Embora tenha flertado com motivos regionais em “Bumba-meu-poeta” (1931) e “História do Brasil” (1932), e por mais que trouxesse o barroco das Minas na medula de sua lira – como o atesta essa viagem étnico-espiritual que é “Contemplação de Ouro Preto” (1950)5 –, Murilo não é o cantor do povo de um lugar.6 Não finca a inspiração no chão. À margem do telúrico lirismo romântico e do projeto (da segunda fase) modernista de construção da identidade nacional, a sua alma já desperta exilada e não se demora na memória comum: “Monstros complicados/ não povoaram meus sonhos de criança/ porque o saci-pererê não fazia mal a ninguém/ [...]/ Fiquei sem tradição sem costumes nem lendas/ estou diante do mundo/ deitado na rede mole/ Que todos os países embalançam.” (MENDES, 1994, p. 88).

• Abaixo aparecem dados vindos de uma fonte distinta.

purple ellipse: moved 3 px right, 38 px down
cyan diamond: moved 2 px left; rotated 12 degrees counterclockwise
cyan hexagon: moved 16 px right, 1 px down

Desinstalado do abrigo provinciano pelo cósmico estupor do Halley, Murilo cedo conjuga a intrínseca solidão do eu: “O cometa passa e arrasta um pouco da minha alma,/ fiquei triste, triste, jururu!” (MENDES, 1994, p. 124). Descobre-se estrangeiro e peregrino no mundo. O que de algum modo se espelha no crônico nomadismo profissional e no intenso périplo internacional de sua errática biografia.7 Como o Pessoa de “Noite de São João”, o poeta cosmopolita se sabe preterido dos ritos da tribo: “Noite de São João para além do muro do meu quintal./ Do lado de cá, eu sem noite de São João.” (PESSOA, 1960, p. 173).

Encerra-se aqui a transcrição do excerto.